I started visiting her in Geneva in the winter of 2009-2010 - it's hard to believe that it's over a decade now - and in my time there I grew quite fond of the city. It also helped that my closest friend lived (still lives) quite near there. I'd usually catch a flight from London to Geneva on a friday after work, spend the weekend there, and be back in London in either a very early flight in the wee hours of a monday morning, or a very late flight on Sunday.
This day in particular was quite cold - I remember being warm and cozy under the duvet, the warmth of her body still clinging to me, and the silent sigh of the snow flurries outside. She was up already, and she'd turned on her computer to check if there was something we could do in the city later on.

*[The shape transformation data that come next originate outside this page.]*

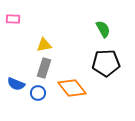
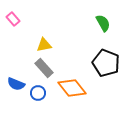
pink rectangle: rotated 48 degrees clockwise
green semicircle: moved 6 px up
black pentagon: rotated 24 degrees clockwise
gray rectangle: rotated 60 degrees counterclockwise
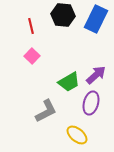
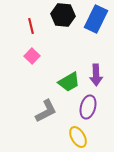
purple arrow: rotated 130 degrees clockwise
purple ellipse: moved 3 px left, 4 px down
yellow ellipse: moved 1 px right, 2 px down; rotated 20 degrees clockwise
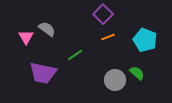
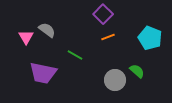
gray semicircle: moved 1 px down
cyan pentagon: moved 5 px right, 2 px up
green line: rotated 63 degrees clockwise
green semicircle: moved 2 px up
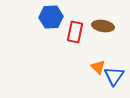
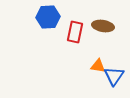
blue hexagon: moved 3 px left
orange triangle: moved 1 px up; rotated 35 degrees counterclockwise
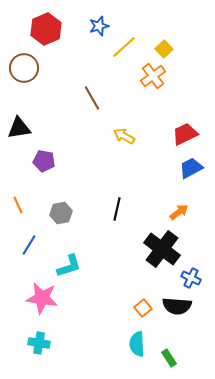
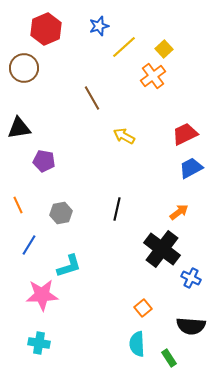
pink star: moved 3 px up; rotated 12 degrees counterclockwise
black semicircle: moved 14 px right, 20 px down
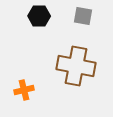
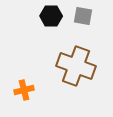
black hexagon: moved 12 px right
brown cross: rotated 9 degrees clockwise
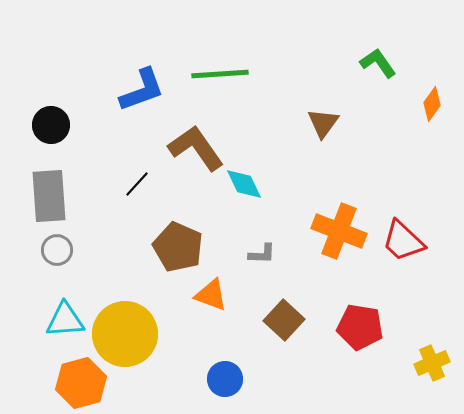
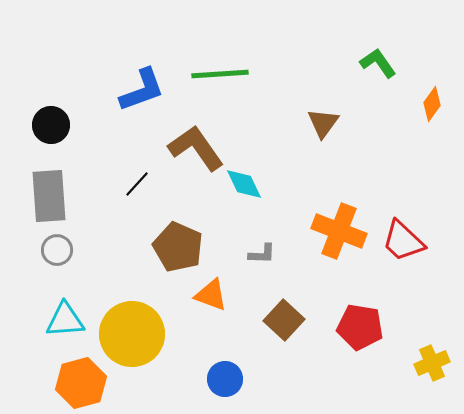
yellow circle: moved 7 px right
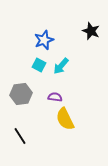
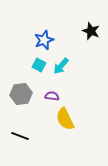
purple semicircle: moved 3 px left, 1 px up
black line: rotated 36 degrees counterclockwise
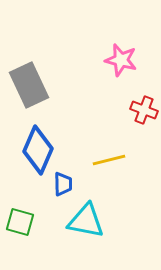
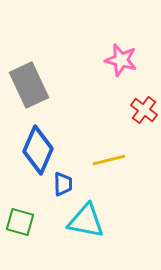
red cross: rotated 16 degrees clockwise
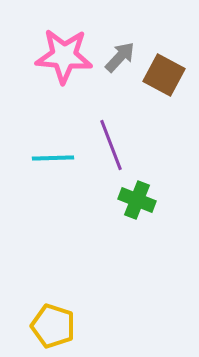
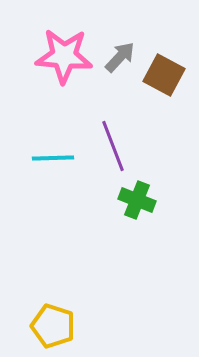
purple line: moved 2 px right, 1 px down
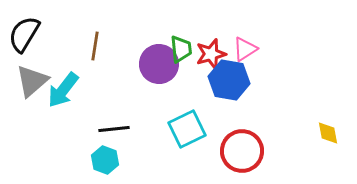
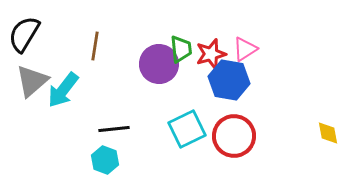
red circle: moved 8 px left, 15 px up
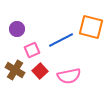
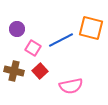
orange square: moved 1 px down
pink square: moved 1 px right, 2 px up; rotated 35 degrees counterclockwise
brown cross: moved 1 px left, 1 px down; rotated 18 degrees counterclockwise
pink semicircle: moved 2 px right, 10 px down
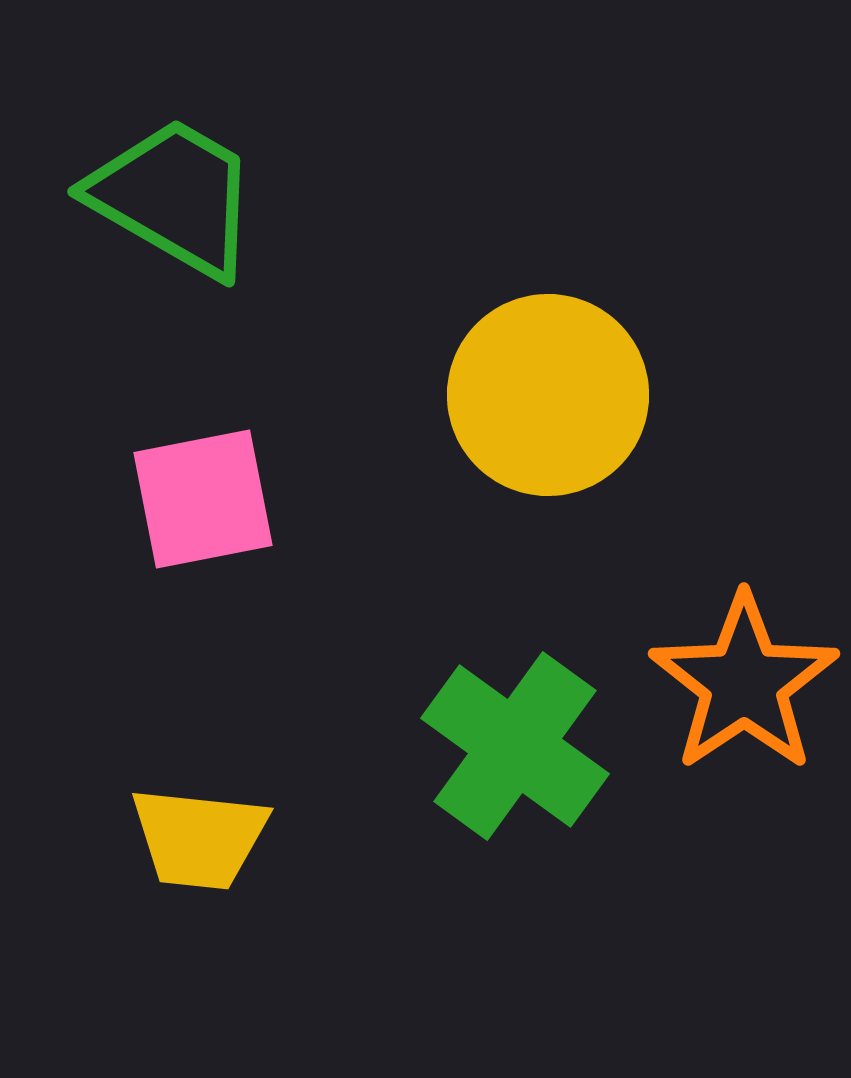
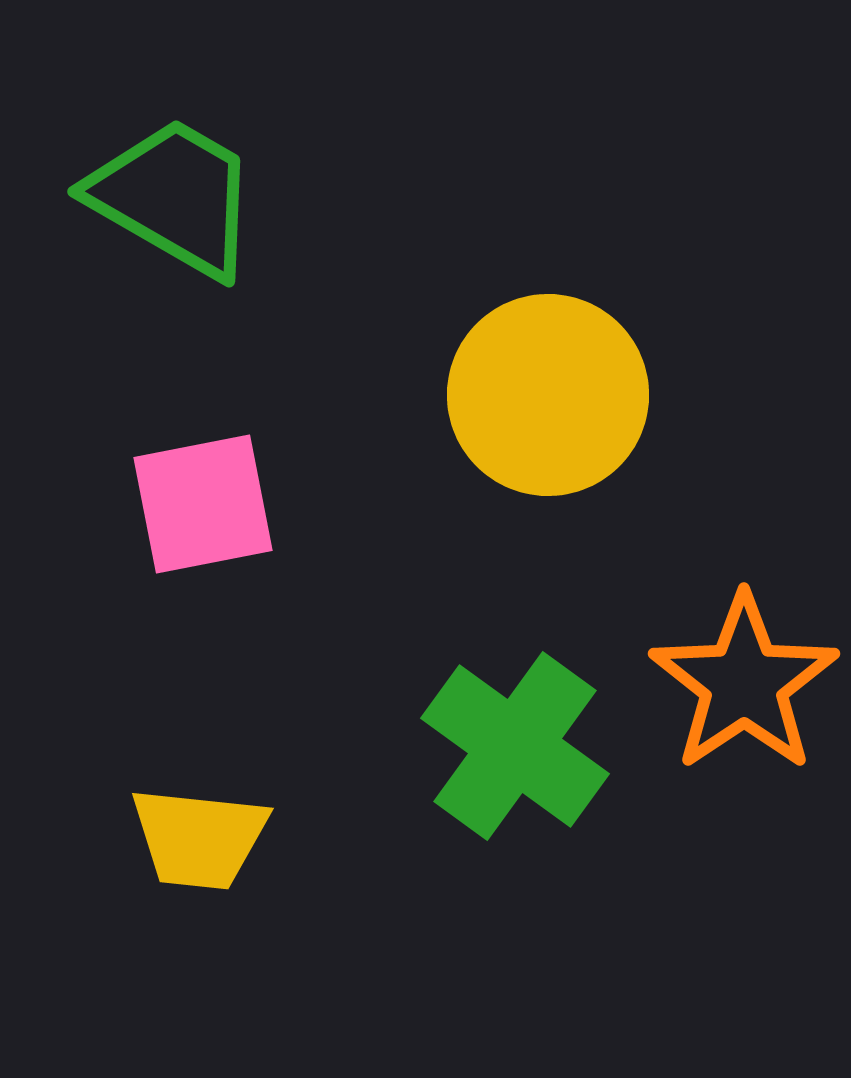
pink square: moved 5 px down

There was the suggestion of maybe going to a concert, but I didn't know any of the bands. Maybe she googled them, maybe it was embedded on the website itself, I don't really know, but music started playing.
Half asleep, I listened to some very quiet notes being played. Softly, softly, a voice sang.
I couldn't yet escape the temptation of that warmth, so I just stayed there in bed, eyes half open, almost drifting in and out of sleep, taking in that beautiful sight of her, glorious in that white wintry morning, and the song now becoming more urgent, more desperate, a cry, a longing, howling, howling in time with the falling snow.
I got up and joined her there where she stood, hunched over the screen, and I gave her a gentle, loving kiss in her lips.
Outside, the snow fell in tiny specks of white. I moved closer to the window, and looked out.
I prayed that we could somehow make it work, a prayer set against the dirge that encircled us.